Thursday, November 05, 2015

Does America Really Share 'Core Values' ?

Before I delve into the edition's topic, I have to say that I'm still a little bit in shock at the outcome of the recent election results. Rarely in my 35 plus years as a political and community activist have I seen such a seismic shift. Most political pundits and pollsters were predicting almost the complete opposite. Perhaps it was a referendum on the Obama Regime's policies. Certainly the scope of the election would indicate so. But then, given that the Governor-elect, Matt Bevin, has long been considered an "outsider"; a "Tea Partier", and an "anti-establishment" candidate, one could equally argue that the election was a refutation of the McConnell controlled Republican Party.

Of course, the top of the Democrat Party's ticket wasn't an especially strong candidate and, as a result, relied heavily on negative campaigning. Nevertheless, other candidates such as Adam Edelen, long thought to be a rising star, is now a bit dimmed. What we ended up with was a near sweep of the Constitutional offices by the Republican Party while the two Democratic wins were razor thin. So, congratulations to all the winners, and a special thanks to everyone who was willing to put themselves out there as a candidate. It's not easy. I know. I've done it a few times.

Moving on to this edition of A/O, did you happen to notice that one of the themes repeated over and over by the Democrat nominee was that Republican Matt Bevin didn't share "our values"? How often have we heard the phrase "our values" being thrown about in political campaigns or debates? It seems to be a catchall phrase used by both political parties for years if not decades, but no one ever seems to try and define just what that means. I wonder why that it is? Could it because no one knows what those "values" are? Maybe they're afraid to mention them because one or two of them might "offend" someone---and that may cost votes or worse! Then again, maybe it's just supposed to be left to our collective imaginations that we have some unspoken national or even regional moral bond.

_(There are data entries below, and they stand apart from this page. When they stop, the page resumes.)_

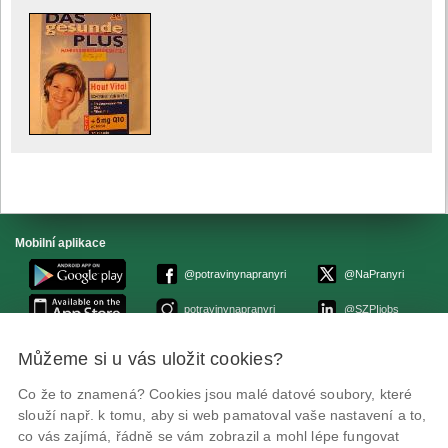
Mobilní aplikace
@potravinynapranyri
@NaPranyri
potravinynapranyri
@SZPIjobs
Můžeme si u vás uložit cookies?
© Státní zemědělská a potravinářská inspekce 2026.
Květná 15, 603 00 Brno,
epodatelna
szpi.gov.cz
Co že to znamená? Cookies jsou malé datové soubory, které
ID datové schránky: avraiqg
slouží např. k tomu, aby si web pamatoval vaše nastavení a to,
IČO: 75014149, DIČ: CZ75014149
co vás zajímá, řádně se vám zobrazil a mohl lépe fungovat
Prohlášení o přístupnosti
|
Zásady ochrany soukromí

But if you think about it, that's not quite true. As Americans, we do seem to share some common beliefs. If you take a look at our Founding documents, such as the Constitution, Declaration of Independence, Bill of Rights, as well as some other key documents and speeches (TR's "Man in the Arena" speech comes to mind), we can glimpse what some of these common core values are, such as a liberty, equality and self-government. As a nation, we have a almost unshakeable belief in a higher power or Creator (74% believe in God or a higher power), who has bequeath to us certain rights (often referred to as "natural or unalienable rights" as defined by individuals such as John Locke). These natural rights aren't due to the good graces of some benevolent government or royal decree. They are ours as a basic irrevocable entitlement based on our common Humanity.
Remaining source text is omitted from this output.